Two 20-year-olds who were born with HIV, Mercy Ngulube and Ukranian Yana Panfilova, urged governments to do more to reach young people with sex education to protect them against HIV.
Professor Linda-Gail Bekker, AIDS 2018 International Chair and University of Cape Town scientist, said that HIV infections had increased by 30 % in Eastern Europe and Central Asia since 2010.
“They are the only region in the world to show an increase in HIV, largely because of injecting drug use,” said Bekker.
Actress Dame Elizabeth Taylor addressed the last AIDS conference held in Amsterdam 26 years ago, and last night her grandson, Quinn Tivey, and granddaughters Naomi and Laela Wilding continued the family tradition.
Tivey described the fight against HIV as a fight for human rights and social justice, while his cousin Naomi called for lesbian and gay rights to be recognized.
Dinah, a transgender sex worker activist living with HIV welcomed the 15,000 delegates to Amsterdam with a sober message: “Trans sex workers face exclusion, discrimination and violence and we have the highest rates of murder and suicide.”

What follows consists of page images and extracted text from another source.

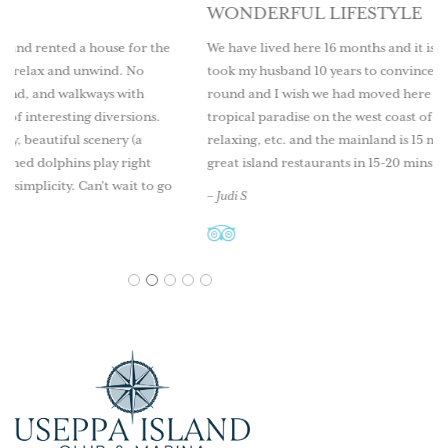
WONDERFUL LIFESTYLE
e for the
We have lived here 16 months and it is a wonderful lifestyle.
d. No
took my husband 10 years to convince me to live here year
 with
round and I wish we had moved here sooner. Come explore
ersions.
tropical paradise on the west coast of Florida. Great fishing
ry (a
relaxing, etc. and the mainland is 15 minutes by boat as well
 right
great island restaurants in 15-20 mins.
ait to go
– Judi S
1
2
3
4
5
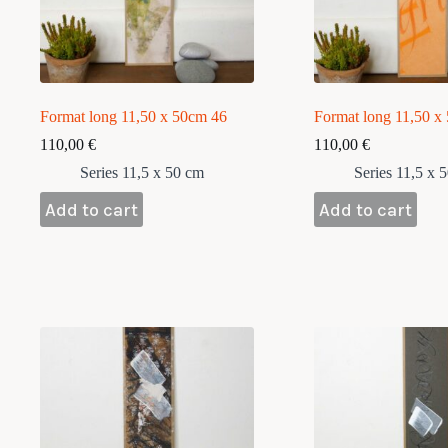
Format long 11,50 x 50cm 46
Format long 11,50 x
110,00
€
110,00
€
Series 11,5 x 50 cm
Series 11,5 x 
Add to cart
Add to cart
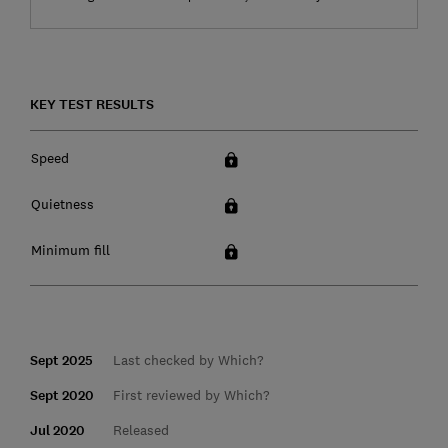
KEY TEST RESULTS
Speed
Quietness
Minimum fill
Sept 2025
Last checked by Which?
Sept 2020
First reviewed by Which?
Jul 2020
Released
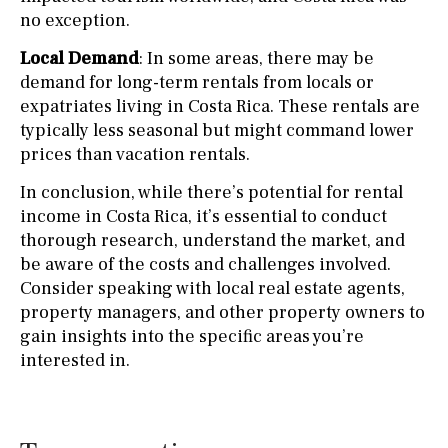
no exception.
Local Demand
: In some areas, there may be
demand for long-term rentals from locals or
expatriates living in Costa Rica. These rentals are
typically less seasonal but might command lower
prices than vacation rentals.
In conclusion, while there’s potential for rental
income in Costa Rica, it’s essential to conduct
thorough research, understand the market, and
be aware of the costs and challenges involved.
Consider speaking with local real estate agents,
property managers, and other property owners to
gain insights into the specific areas you’re
interested in.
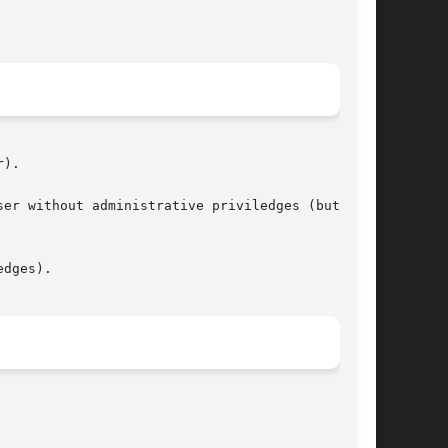
).

er without administrative priviledges (but with

dges).
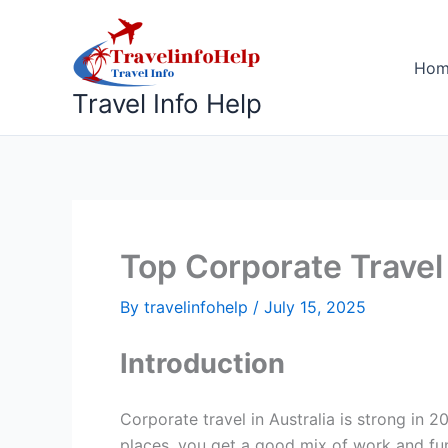
Skip
to
content
Ho
Travel Info Help
Top Corporate Travel 
By
travelinfohelp
/
July 15, 2025
Introduction
Corporate travel in Australia is strong in 
places, you get a good mix of work and fun.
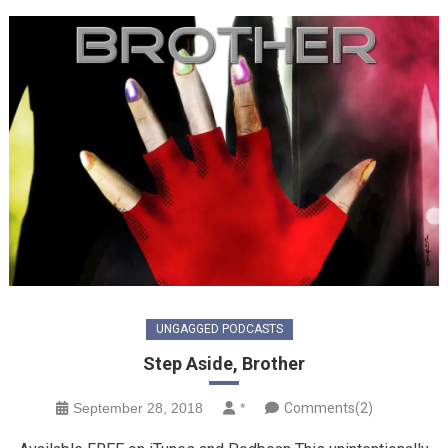
UNGAGGED PODCASTS
Step Aside, Brother
September 28, 2018
*
Comments(2)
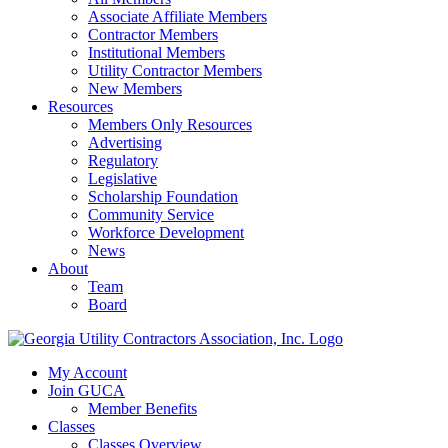
Associate Affiliate Members
Contractor Members
Institutional Members
Utility Contractor Members
New Members
Resources
Members Only Resources
Advertising
Regulatory
Legislative
Scholarship Foundation
Community Service
Workforce Development
News
About
Team
Board
My Account
Join GUCA
Member Benefits
Classes
Classes Overview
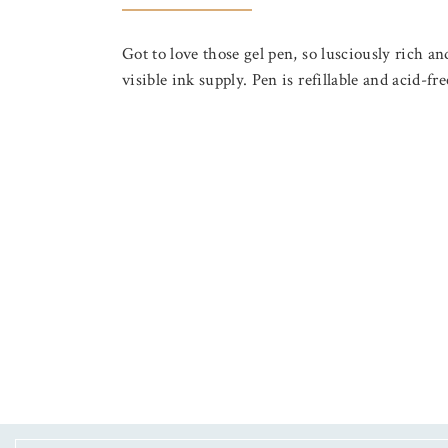
Got to love those gel pen, so lusciously ric
visible ink supply. Pen is refillable and acid-f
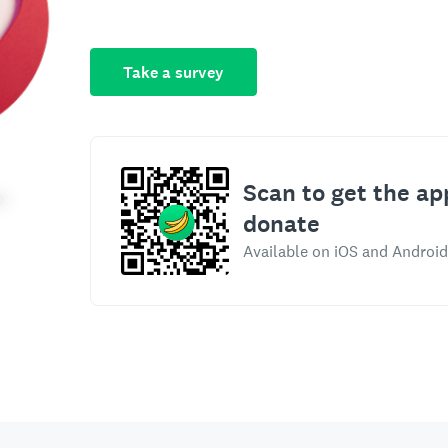
Take a survey
Scan to get the ap
donate
Available on iOS and Android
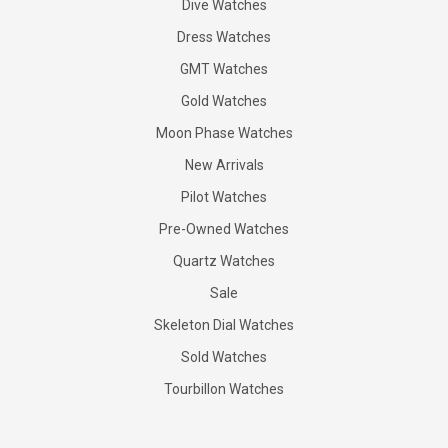
Dive Watches
Dress Watches
GMT Watches
Gold Watches
Moon Phase Watches
New Arrivals
Pilot Watches
Pre-Owned Watches
Quartz Watches
Sale
Skeleton Dial Watches
Sold Watches
Tourbillon Watches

Tedros Adhanom Gebreheyesus, Director General, World Health Organisation, warned that there are still too many people who cannot get HIV treatment as it is not available in their country, they can’t afford it or they can’t get access to it.
“We cannot be complacent about the end of HIV,” warned Tedros.
The conference, which lasts until Friday, will also be addressed by Prince Harry, Charlize Theron, Bill Clinton and Elton John.